Toplumu nefessiz bırakan 12 Eylül öncesinde, Demirel'in 1979'da Turgut Özal'a hazırlattığı ekonomik istikrar programı IMF'nin daha önce yaptırmak istediği hedeflerle uyuşan ve Türkiye ekonomisini tam olarak yabancı sermayeye açan 24 Ocak 1980 kararları ithal ikame döneminin sonunu getirmişti. Kısacası Türkiye'nin 1975'ten itibaren yeni bir sürece girdiğini, bunun kırılma noktasının 24 Ocak 1980 'ekonomik tedbirleri' ile bunu izleyen 12 Eylül olduğunu söylemek mümkün. Ucuz emek piyasalarını hedef alan ve rantçı yaklaşımlarla dünya ekonomileri ile entegre olacak bu yeni düzen sosyal devlet anlayışını giderek yok edecek, sendikaları anti-demokratikleştirecek, örgütlenmeyi bitirip bireyciliği önplana getirecek, sağlık, eğitim gibi alanları ticarileştirecekti. Kuşkusuz 24 Ocak kararları ve dönemin hemen ardından gelen 12 Eylül süreçleri bugün halen üzerinde tartışılan konulardır. Hukuksal temelleri hazırlanmadan politikada, ekonomik hayatta yaşanan bu dönüşümler toplumsal yaşamı da derinden etkileyecek, militarizmi gündelik hayatın orta yerinde yaşatacaktı. Yine 12 Eylül döneminin çevre yasasının amaç maddesinde: 'önce ekonomik kazanç' cümlesiyle çevreyi yatırımlara teslim eden bir anlayış ortaya çıktı. Böylelikle her şey tüketilebilir birer nesneye dönüştürüldü. Turizm ve Teşvik Yasası ile de tarihsel sit ve doğal alanlar çok yıldızlı tesislere kiralandı. Örneğin; 12 Eylülün ekonomik kurmayı Turgut Özal Köyceğiz, Antik Psilis kenti üzerine inşa edilen tatil köyünün açılışında, 'Roma ve Bizans'tan kalma taş kalıntılarını mı, yoksa lüks otellerini mi tercih edeceğiz' diyerek, traji-komik bir açıklama yapıyordu.
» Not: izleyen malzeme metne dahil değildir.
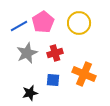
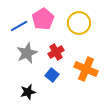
pink pentagon: moved 3 px up
red cross: moved 1 px right, 1 px up; rotated 14 degrees counterclockwise
orange cross: moved 2 px right, 5 px up
blue square: moved 1 px left, 5 px up; rotated 32 degrees clockwise
black star: moved 2 px left, 1 px up
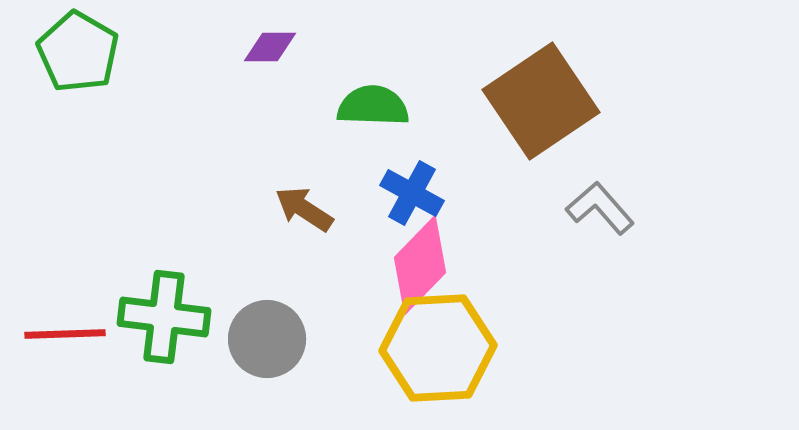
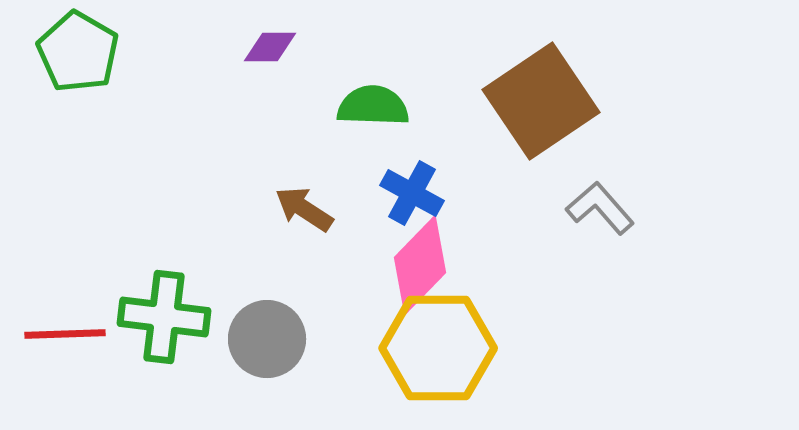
yellow hexagon: rotated 3 degrees clockwise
Önce ekonomik kazanç anlayışını çevreciliğe aşılayan, böylece çevreyi yatırımlara teslim eden dünyanın tek çevre yasası 12 Eylül ile birlikte neoliberal politikaların da önünü açıyordu.

YÖK KURULUYOR

Tek başlarına yaptıkları iş, görev ve sorumluluklarının, yetki sınırlarının bir anlamı olmayacağı gibi yasal dayanaklarını dönemin militarist yönetim zihniyetinden alan kurumlar varoluşlarını yeniden resmi ideolojilerin yarattığı güç mekanizmasından almışlardır. Kendi gerçeklerini varoluş amaçları çerçevesinde oluşturan bu kurumlardan eğitim ve öğretim kurumu olan YÖK 6 Kasım 1981 yılında kurulmuştur. 12 Eylül askeri darbesinin nihai amacı olarak muhalif yaşam alanlarını baskı altına alma fikri eğitim alanında YÖK kurumu ile gerçekleştirilmiştir. 1982 Anayasası'nın 130 ve 131 maddeleri bu amacı garanti altına alıyordu:

1. Üniversiteleri özerk yönetim yerine merkezi ve hiyerarşik bir yapı ile yönetmeyi öngörmesi, 2. Üniversitelerin üst yönetim kadrolarının belirlenmesinde (öğretim elemanları, öğrencileri ve çalışanları yerine) YÖK ve Cumhurbaşkanı tarafından seçilir ve atanır ilkesinin benimsenmiş olması, 3. Mali ve idari özerklik yönünden doğrudan merkeze bağımlı olması, 4. Türk yükseköğretimi ve üniversiteleri evrensel ölçekte bilim ve fikir üretmek yerine ulusal ölçekte dar bir çerçeveye indirgenmiş olması. Bu maddelerle YÖK'ün üniversiteleri merkezci yetkilerle donanmış olarak kontrol altında tutma anlayışı bugün dünyanın hiçbir gelişmiş ülkesinde bulunmamaktadır. Hatta Silahlı Kuvvetler'in ve MGK'nin kendi yapısı bile bu kadar merkeziyetçi değildir.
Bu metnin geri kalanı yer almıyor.